Optimising Bootstrapping Algorithms Using R and Hadoop

Optimising Bootstrapping Algorithms Using R and Hadoop A key research problem in machine learning and statistics today is feature or variable selection when the number of samples is relatively small to the number of features. Resampling methods such as the Bootstrap are used in this context to mimic the availability of multiple datasets by resampling from the same unique dataset. On one hand, some algorithms based on resampling, such as Bolas so, have been shown to decrease error as the number of bootstrap replicates increases. On the other hand, we expect an increase in dataset size in most of research domains. Therefore there is a demand for a large number of algorithm runs on several data replicates, and with the expected increase in dataset sizes, high performance parallel optimisation becomes mandatory.
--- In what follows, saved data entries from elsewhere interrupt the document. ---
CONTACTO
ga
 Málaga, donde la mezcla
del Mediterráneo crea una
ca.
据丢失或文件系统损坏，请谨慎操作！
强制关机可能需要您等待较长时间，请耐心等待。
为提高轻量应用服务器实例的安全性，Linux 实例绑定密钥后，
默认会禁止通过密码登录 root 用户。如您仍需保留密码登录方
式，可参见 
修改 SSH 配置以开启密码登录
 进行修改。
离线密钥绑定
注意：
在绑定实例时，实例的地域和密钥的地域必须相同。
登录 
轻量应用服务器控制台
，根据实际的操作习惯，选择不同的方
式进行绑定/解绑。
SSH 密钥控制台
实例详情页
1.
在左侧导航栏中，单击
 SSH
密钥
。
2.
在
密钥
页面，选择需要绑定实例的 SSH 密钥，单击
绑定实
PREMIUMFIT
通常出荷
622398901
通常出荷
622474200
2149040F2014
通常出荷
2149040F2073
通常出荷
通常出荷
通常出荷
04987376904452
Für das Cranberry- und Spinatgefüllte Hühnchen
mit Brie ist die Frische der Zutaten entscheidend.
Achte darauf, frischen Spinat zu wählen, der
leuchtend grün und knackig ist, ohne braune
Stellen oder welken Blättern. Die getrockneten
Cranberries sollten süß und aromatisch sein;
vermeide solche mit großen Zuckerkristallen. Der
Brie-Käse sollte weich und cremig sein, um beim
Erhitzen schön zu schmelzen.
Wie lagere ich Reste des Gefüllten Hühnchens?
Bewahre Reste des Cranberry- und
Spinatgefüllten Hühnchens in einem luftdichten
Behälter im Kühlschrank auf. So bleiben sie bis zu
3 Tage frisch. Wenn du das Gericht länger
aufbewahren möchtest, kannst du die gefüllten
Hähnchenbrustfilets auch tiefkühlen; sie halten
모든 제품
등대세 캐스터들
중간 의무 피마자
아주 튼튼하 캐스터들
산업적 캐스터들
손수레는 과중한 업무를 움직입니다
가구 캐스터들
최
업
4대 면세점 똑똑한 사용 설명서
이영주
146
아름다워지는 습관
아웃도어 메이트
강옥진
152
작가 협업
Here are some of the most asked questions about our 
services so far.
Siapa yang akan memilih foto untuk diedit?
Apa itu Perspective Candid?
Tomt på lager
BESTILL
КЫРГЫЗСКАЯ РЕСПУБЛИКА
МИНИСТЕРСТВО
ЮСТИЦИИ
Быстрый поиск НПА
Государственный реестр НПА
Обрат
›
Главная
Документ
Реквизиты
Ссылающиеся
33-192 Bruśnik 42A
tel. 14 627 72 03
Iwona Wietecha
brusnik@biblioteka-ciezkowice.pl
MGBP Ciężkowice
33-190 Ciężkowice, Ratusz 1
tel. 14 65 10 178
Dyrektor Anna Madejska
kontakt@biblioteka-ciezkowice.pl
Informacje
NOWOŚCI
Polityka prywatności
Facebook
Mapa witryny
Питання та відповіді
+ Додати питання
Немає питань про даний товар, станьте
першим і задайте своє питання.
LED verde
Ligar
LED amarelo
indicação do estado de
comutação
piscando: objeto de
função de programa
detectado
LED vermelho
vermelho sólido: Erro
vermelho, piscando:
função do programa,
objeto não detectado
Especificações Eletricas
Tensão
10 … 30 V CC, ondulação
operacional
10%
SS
In this paper, we introduce an efficient data distribution and load balanced parallel calculation for the Bolas so algorithm based on R and HDFS. We study the performance on a large dataset consisting of 300 samples and 10000 features. The performance evaluation found that the new R on HDFS and its implementation in Snowfall and RHDFS outperforms the conventional algorithm with Linux EXT4. We conclude that R on HDFS holds great promise for methods based on resampling or bootstrapping, in particular when the number of dataset replications decreases the algorithm error, such as we demonstrated in the performance evaluation of this paper.